Mizrahi, with UFCW 3000, thinks having worker representation has been helpful for PCC — as a business and an employer. The campaign also showed that it is possible to convince co-op members to submit their ballots and vote for pro-labor candidates, he said.
Moreno recalls helping promote the PCC campaign in her role with 350 Seattle.
“That was also an eye-opening experience of like, ‘Oh my god, this is a co-op, we’re members, we have power,” Moreno said. “That’s why I’m like ‘Oh yeah, let’s do this again.’ But I am shocked by how much resistance REI is putting up.”
Moreno said she knew her chances were slim when she agreed to run. She doesn’t think she’ll make it on the ballot, but if she does get a seat, she said she’s ready to serve.
“If by some miracle they let me on the board, then my job from then on will be to ensure the company walks their talk on sustainability and workers rights,” Moreno said.
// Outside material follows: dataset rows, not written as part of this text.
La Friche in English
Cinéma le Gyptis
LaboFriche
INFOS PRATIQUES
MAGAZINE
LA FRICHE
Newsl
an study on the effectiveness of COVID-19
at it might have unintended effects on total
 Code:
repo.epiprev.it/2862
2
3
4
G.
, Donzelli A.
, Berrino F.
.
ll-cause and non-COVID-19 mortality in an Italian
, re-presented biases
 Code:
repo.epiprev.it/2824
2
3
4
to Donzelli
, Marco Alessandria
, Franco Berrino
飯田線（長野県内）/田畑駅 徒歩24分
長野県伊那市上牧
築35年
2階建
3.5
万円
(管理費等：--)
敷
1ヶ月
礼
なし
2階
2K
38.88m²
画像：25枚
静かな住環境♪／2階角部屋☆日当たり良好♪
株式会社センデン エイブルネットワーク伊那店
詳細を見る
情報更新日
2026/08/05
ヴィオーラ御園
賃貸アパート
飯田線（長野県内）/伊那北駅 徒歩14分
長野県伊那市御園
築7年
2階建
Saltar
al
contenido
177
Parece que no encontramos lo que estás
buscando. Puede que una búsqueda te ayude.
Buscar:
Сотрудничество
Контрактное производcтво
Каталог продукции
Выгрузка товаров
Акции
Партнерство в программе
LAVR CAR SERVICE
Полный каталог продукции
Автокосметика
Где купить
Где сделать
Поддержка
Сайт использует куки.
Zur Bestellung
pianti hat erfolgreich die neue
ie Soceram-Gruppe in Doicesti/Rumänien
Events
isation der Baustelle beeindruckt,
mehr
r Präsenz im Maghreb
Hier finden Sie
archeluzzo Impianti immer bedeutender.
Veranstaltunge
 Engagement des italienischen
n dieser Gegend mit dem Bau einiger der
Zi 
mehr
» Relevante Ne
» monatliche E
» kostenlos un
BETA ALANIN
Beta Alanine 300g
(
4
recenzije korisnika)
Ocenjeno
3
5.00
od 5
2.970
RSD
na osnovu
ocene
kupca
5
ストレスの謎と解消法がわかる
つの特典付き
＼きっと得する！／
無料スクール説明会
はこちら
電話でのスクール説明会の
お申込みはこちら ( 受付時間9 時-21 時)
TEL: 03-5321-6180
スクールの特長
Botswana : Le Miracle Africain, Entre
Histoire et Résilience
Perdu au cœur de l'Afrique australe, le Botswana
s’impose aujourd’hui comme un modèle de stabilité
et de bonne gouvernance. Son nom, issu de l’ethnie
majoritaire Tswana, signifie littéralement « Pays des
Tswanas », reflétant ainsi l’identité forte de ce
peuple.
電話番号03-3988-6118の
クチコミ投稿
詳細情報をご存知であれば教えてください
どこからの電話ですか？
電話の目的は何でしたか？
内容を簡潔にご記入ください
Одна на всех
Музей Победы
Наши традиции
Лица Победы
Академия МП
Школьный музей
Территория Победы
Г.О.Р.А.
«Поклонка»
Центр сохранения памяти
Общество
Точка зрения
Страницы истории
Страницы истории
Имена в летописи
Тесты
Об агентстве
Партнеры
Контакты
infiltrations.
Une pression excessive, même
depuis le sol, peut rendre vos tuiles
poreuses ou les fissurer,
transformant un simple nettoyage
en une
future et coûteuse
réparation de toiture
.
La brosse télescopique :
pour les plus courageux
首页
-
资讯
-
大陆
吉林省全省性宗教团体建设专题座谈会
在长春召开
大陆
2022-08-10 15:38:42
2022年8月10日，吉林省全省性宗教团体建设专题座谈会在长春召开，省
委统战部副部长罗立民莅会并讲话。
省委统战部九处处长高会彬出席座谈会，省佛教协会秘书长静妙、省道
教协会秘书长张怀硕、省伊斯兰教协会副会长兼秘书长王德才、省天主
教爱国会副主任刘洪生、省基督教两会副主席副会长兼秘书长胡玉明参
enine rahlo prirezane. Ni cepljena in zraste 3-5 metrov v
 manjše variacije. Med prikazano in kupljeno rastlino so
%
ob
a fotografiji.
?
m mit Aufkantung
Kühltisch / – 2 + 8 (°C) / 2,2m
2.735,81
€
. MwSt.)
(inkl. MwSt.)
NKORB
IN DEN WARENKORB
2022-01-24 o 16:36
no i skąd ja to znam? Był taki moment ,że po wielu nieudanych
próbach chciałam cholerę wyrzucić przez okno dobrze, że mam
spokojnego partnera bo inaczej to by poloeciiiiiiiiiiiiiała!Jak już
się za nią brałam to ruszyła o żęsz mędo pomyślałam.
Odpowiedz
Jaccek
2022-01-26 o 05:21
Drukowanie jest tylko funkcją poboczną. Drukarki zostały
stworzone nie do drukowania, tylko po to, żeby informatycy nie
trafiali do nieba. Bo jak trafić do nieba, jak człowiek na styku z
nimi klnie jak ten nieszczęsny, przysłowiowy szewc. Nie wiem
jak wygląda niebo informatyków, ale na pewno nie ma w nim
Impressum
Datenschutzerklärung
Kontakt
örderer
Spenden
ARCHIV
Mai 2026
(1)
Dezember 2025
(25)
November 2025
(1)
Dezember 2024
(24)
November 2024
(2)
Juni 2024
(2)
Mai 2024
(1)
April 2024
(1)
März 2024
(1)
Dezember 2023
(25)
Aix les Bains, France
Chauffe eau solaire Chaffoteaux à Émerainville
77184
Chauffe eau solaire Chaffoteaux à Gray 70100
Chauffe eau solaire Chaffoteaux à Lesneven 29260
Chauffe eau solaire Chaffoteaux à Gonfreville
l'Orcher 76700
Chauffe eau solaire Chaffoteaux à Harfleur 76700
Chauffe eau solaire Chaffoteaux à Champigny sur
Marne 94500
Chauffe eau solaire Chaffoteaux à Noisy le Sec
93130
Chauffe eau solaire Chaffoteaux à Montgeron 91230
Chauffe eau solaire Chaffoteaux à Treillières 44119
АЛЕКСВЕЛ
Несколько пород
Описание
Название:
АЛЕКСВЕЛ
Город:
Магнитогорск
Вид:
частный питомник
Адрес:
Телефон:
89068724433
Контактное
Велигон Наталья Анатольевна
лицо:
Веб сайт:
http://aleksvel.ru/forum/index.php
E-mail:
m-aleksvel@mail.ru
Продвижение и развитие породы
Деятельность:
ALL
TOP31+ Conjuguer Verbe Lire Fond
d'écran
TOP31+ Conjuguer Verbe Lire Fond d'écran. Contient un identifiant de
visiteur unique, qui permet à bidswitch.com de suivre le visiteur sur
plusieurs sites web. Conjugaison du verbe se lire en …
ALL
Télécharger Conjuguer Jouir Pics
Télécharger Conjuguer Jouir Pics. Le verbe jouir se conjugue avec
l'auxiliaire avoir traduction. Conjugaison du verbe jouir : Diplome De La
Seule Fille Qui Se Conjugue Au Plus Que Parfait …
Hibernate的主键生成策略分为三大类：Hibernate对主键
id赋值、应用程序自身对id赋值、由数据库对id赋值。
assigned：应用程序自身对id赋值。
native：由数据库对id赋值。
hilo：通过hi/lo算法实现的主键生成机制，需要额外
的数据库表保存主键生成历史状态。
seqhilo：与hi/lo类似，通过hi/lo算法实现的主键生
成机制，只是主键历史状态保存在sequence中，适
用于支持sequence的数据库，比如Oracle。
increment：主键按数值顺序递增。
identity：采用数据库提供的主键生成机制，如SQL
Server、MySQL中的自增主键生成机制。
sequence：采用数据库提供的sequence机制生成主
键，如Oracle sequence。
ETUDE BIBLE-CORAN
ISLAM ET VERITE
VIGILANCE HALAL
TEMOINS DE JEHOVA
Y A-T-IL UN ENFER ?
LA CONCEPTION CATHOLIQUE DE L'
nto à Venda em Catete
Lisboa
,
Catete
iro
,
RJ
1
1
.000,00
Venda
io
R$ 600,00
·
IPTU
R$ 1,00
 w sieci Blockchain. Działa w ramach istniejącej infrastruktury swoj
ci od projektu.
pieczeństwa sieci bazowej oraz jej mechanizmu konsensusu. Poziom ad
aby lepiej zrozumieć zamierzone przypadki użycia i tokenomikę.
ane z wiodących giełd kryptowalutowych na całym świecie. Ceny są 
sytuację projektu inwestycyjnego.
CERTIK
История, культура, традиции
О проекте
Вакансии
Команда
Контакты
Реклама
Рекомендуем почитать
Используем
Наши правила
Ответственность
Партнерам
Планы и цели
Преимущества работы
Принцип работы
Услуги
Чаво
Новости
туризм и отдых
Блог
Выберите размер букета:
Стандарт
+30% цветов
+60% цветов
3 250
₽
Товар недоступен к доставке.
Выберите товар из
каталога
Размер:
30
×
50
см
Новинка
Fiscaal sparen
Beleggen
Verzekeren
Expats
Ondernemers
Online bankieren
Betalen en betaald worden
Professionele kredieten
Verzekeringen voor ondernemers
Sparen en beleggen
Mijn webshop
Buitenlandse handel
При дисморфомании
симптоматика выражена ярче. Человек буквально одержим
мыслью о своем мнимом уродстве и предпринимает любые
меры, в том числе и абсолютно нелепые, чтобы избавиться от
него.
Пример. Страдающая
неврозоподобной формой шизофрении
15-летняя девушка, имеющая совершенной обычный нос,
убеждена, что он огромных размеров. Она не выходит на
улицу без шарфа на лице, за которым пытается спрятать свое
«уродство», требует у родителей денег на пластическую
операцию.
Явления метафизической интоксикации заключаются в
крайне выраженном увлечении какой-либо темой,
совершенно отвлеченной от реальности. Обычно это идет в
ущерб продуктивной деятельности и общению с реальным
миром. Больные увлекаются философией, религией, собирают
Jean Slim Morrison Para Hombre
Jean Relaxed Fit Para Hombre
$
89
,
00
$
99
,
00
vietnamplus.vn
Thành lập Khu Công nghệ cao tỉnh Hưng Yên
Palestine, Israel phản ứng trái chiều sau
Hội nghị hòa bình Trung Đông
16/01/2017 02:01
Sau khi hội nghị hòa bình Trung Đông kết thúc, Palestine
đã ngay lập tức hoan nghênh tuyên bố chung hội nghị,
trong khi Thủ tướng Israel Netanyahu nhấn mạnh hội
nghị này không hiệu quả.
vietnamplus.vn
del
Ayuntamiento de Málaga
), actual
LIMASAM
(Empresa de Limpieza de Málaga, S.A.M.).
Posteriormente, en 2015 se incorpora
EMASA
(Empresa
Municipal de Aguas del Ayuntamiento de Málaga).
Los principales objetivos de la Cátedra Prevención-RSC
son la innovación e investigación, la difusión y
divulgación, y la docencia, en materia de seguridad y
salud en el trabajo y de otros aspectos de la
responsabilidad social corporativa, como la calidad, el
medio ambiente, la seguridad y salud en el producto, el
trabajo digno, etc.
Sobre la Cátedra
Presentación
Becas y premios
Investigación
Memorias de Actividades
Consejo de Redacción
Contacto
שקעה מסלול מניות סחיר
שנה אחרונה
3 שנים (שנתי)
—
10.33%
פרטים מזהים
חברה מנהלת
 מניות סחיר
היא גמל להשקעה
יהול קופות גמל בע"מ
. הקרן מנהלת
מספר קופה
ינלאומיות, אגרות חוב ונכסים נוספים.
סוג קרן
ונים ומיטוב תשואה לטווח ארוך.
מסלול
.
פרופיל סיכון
REI has struggled with profitability in recent years. Earlier this year, the company announced the layoff of more than 400 employees. REI announced last week that CEO Eric Artz was stepping down and that Mary Beth Laughton, a former Nike executive, would be taking over to lead the company.
Moreno said she recognizes that REI is a business that needs to make money, but she thinks it's possible for the company to thrive while still staying true to its cooperative roots. Growing as a co-op always comes with trade-offs, Berner, the researcher, said, but that doesn’t mean REI’s current approach is the only way.
“I understand strategically, in some ways, why REI has made some of the choices they have around their governance,” Berner said. “But at the end of the day, if you push it too far, members will probably push back.”